> EXTRACTED DATA
-=-=-=-=-

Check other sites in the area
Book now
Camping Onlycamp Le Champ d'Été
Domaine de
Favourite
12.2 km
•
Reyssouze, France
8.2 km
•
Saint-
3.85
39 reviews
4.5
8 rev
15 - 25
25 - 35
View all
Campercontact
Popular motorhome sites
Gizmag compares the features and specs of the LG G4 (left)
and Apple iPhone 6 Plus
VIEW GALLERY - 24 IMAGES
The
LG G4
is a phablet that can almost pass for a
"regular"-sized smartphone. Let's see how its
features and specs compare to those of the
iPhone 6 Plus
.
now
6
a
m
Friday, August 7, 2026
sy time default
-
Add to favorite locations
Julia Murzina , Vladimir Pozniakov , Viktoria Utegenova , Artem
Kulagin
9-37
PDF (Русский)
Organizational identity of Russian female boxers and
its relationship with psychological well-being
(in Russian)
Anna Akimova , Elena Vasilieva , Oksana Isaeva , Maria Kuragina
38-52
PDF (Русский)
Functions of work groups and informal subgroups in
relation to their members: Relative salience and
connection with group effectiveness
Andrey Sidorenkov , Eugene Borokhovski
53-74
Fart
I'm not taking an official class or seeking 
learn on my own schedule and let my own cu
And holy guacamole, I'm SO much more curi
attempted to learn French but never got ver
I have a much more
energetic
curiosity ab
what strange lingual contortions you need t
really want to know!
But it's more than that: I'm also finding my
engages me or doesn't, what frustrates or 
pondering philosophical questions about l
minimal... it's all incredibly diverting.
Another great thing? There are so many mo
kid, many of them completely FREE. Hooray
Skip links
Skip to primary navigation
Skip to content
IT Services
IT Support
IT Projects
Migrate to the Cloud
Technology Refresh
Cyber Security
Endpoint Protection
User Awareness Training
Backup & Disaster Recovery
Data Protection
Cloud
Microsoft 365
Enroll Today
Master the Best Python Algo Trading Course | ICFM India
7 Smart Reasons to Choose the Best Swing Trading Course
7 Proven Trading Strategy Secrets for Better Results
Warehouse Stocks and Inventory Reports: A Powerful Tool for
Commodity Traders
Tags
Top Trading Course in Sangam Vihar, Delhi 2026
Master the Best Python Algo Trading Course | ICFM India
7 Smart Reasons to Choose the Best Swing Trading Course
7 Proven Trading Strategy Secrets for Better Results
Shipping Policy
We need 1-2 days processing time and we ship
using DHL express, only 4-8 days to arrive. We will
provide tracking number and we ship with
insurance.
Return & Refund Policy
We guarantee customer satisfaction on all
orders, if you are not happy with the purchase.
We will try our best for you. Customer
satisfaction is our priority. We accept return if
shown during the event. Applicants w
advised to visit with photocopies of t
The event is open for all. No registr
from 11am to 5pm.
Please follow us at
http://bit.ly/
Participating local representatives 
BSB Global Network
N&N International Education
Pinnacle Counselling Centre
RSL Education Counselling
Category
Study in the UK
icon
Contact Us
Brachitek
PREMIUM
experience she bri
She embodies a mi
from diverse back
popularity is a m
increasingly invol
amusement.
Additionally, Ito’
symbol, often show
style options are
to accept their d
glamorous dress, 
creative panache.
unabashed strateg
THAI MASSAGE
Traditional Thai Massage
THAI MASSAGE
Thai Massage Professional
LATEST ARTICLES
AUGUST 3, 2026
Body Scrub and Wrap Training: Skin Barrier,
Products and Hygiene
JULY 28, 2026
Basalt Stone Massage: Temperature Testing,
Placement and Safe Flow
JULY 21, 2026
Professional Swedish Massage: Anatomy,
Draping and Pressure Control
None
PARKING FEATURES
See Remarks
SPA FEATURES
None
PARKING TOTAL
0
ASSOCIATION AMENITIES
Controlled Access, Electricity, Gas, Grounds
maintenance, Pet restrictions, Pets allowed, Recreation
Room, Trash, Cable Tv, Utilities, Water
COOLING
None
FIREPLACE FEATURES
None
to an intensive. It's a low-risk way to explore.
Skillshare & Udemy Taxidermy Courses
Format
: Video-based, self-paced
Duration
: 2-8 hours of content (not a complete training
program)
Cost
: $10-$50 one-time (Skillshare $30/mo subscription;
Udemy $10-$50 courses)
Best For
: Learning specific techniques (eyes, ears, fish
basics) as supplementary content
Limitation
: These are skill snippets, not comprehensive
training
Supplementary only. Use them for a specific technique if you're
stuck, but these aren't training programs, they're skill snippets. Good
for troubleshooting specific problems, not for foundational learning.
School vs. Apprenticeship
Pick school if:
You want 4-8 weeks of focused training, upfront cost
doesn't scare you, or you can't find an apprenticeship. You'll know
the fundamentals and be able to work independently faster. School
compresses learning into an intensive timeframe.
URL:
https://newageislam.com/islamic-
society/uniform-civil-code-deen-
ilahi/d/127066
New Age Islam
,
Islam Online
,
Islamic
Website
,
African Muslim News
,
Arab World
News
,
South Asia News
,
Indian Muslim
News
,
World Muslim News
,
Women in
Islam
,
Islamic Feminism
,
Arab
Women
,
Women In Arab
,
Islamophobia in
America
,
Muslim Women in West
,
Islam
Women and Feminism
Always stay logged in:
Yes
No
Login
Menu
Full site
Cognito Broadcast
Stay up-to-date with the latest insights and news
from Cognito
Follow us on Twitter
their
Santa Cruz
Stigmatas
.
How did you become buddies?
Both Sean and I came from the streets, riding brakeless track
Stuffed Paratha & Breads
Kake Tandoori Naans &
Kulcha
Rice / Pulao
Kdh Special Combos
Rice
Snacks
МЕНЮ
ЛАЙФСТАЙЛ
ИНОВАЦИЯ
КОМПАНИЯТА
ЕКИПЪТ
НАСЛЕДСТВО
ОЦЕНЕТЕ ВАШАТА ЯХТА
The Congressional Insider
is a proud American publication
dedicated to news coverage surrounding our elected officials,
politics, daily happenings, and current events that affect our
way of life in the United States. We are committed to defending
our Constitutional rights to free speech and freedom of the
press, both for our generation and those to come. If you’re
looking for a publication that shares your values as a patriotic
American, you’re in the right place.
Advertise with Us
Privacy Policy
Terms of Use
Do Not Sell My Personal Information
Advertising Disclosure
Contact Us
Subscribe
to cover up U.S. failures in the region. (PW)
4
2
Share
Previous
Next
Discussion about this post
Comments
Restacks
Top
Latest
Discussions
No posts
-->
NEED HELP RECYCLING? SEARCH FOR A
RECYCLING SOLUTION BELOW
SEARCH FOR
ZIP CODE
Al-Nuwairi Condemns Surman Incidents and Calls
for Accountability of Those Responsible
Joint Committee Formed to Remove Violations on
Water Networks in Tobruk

-=-=-=-=-

> ACTIVITY
Copy the entire listing above, line for line, exactly.

> ANSWER BOX
Check other sites in the area
Book now
Camping Onlycamp Le Champ d'Été
Domaine de
Favourite
12.2 km
•
Reyssouze, France
8.2 km
•
Saint-
3.85
39 reviews
4.5
8 rev
15 - 25
25 - 35
View all
Campercontact
Popular motorhome sites
Gizmag compares the features and specs of the LG G4 (left)
and Apple iPhone 6 Plus
VIEW GALLERY - 24 IMAGES
The
LG G4
is a phablet that can almost pass for a
"regular"-sized smartphone. Let's see how its
features and specs compare to those of the
iPhone 6 Plus
.
now
6
a
m
Friday, August 7, 2026
sy time default
-
Add to favorite locations
Julia Murzina , Vladimir Pozniakov , Viktoria Utegenova , Artem
Kulagin
9-37
PDF (Русский)
Organizational identity of Russian female boxers and
its relationship with psychological well-being
(in Russian)
Anna Akimova , Elena Vasilieva , Oksana Isaeva , Maria Kuragina
38-52
PDF (Русский)
Functions of work groups and informal subgroups in
relation to their members: Relative salience and
connection with group effectiveness
Andrey Sidorenkov , Eugene Borokhovski
53-74
Fart
I'm not taking an official class or seeking 
learn on my own schedule and let my own cu
And holy guacamole, I'm SO much more curi
attempted to learn French but never got ver
I have a much more
energetic
curiosity ab
what strange lingual contortions you need t
really want to know!
But it's more than that: I'm also finding my
engages me or doesn't, what frustrates or 
pondering philosophical questions about l
minimal... it's all incredibly diverting.
Another great thing? There are so many mo
kid, many of them completely FREE. Hooray
Skip links
Skip to primary navigation
Skip to content
IT Services
IT Support
IT Projects
Migrate to the Cloud
Technology Refresh
Cyber Security
Endpoint Protection
User Awareness Training
Backup & Disaster Recovery
Data Protection
Cloud
Microsoft 365
Enroll Today
Master the Best Python Algo Trading Course | ICFM India
7 Smart Reasons to Choose the Best Swing Trading Course
7 Proven Trading Strategy Secrets for Better Results
Warehouse Stocks and Inventory Reports: A Powerful Tool for
Commodity Traders
Tags
Top Trading Course in Sangam Vihar, Delhi 2026
Master the Best Python Algo Trading Course | ICFM India
7 Smart Reasons to Choose the Best Swing Trading Course
7 Proven Trading Strategy Secrets for Better Results
Shipping Policy
We need 1-2 days processing time and we ship
using DHL express, only 4-8 days to arrive. We will
provide tracking number and we ship with
insurance.
Return & Refund Policy
We guarantee customer satisfaction on all
orders, if you are not happy with the purchase.
We will try our best for you. Customer
satisfaction is our priority. We accept return if
shown during the event. Applicants w
advised to visit with photocopies of t
The event is open for all. No registr
from 11am to 5pm.
Please follow us at
http://bit.ly/
Participating local representatives 
BSB Global Network
N&N International Education
Pinnacle Counselling Centre
RSL Education Counselling
Category
Study in the UK
icon
Contact Us
Brachitek
PREMIUM
experience she bri
She embodies a mi
from diverse back
popularity is a m
increasingly invol
amusement.
Additionally, Ito’
symbol, often show
style options are
to accept their d
glamorous dress, 
creative panache.
unabashed strateg
THAI MASSAGE
Traditional Thai Massage
THAI MASSAGE
Thai Massage Professional
LATEST ARTICLES
AUGUST 3, 2026
Body Scrub and Wrap Training: Skin Barrier,
Products and Hygiene
JULY 28, 2026
Basalt Stone Massage: Temperature Testing,
Placement and Safe Flow
JULY 21, 2026
Professional Swedish Massage: Anatomy,
Draping and Pressure Control
None
PARKING FEATURES
See Remarks
SPA FEATURES
None
PARKING TOTAL
0
ASSOCIATION AMENITIES
Controlled Access, Electricity, Gas, Grounds
maintenance, Pet restrictions, Pets allowed, Recreation
Room, Trash, Cable Tv, Utilities, Water
COOLING
None
FIREPLACE FEATURES
None
to an intensive. It's a low-risk way to explore.
Skillshare & Udemy Taxidermy Courses
Format
: Video-based, self-paced
Duration
: 2-8 hours of content (not a complete training
program)
Cost
: $10-$50 one-time (Skillshare $30/mo subscription;
Udemy $10-$50 courses)
Best For
: Learning specific techniques (eyes, ears, fish
basics) as supplementary content
Limitation
: These are skill snippets, not comprehensive
training
Supplementary only. Use them for a specific technique if you're
stuck, but these aren't training programs, they're skill snippets. Good
for troubleshooting specific problems, not for foundational learning.
School vs. Apprenticeship
Pick school if:
You want 4-8 weeks of focused training, upfront cost
doesn't scare you, or you can't find an apprenticeship. You'll know
the fundamentals and be able to work independently faster. School
compresses learning into an intensive timeframe.
URL:
https://newageislam.com/islamic-
society/uniform-civil-code-deen-
ilahi/d/127066
New Age Islam
,
Islam Online
,
Islamic
Website
,
African Muslim News
,
Arab World
News
,
South Asia News
,
Indian Muslim
News
,
World Muslim News
,
Women in
Islam
,
Islamic Feminism
,
Arab
Women
,
Women In Arab
,
Islamophobia in
America
,
Muslim Women in West
,
Islam
Women and Feminism
Always stay logged in:
Yes
No
Login
Menu
Full site
Cognito Broadcast
Stay up-to-date with the latest insights and news
from Cognito
Follow us on Twitter
their
Santa Cruz
Stigmatas
.
How did you become buddies?
Both Sean and I came from the streets, riding brakeless track
Stuffed Paratha & Breads
Kake Tandoori Naans &
Kulcha
Rice / Pulao
Kdh Special Combos
Rice
Snacks
МЕНЮ
ЛАЙФСТАЙЛ
ИНОВАЦИЯ
КОМПАНИЯТА
ЕКИПЪТ
НАСЛЕДСТВО
ОЦЕНЕТЕ ВАШАТА ЯХТА
The Congressional Insider
is a proud American publication
dedicated to news coverage surrounding our elected officials,
politics, daily happenings, and current events that affect our
way of life in the United States. We are committed to defending
our Constitutional rights to free speech and freedom of the
press, both for our generation and those to come. If you’re
looking for a publication that shares your values as a patriotic
American, you’re in the right place.
Advertise with Us
Privacy Policy
Terms of Use
Do Not Sell My Personal Information
Advertising Disclosure
Contact Us
Subscribe
to cover up U.S. failures in the region. (PW)
4
2
Share
Previous
Next
Discussion about this post
Comments
Restacks
Top
Latest
Discussions
No posts
-->
NEED HELP RECYCLING? SEARCH FOR A
RECYCLING SOLUTION BELOW
SEARCH FOR
ZIP CODE
Al-Nuwairi Condemns Surman Incidents and Calls
for Accountability of Those Responsible
Joint Committee Formed to Remove Violations on
Water Networks in Tobruk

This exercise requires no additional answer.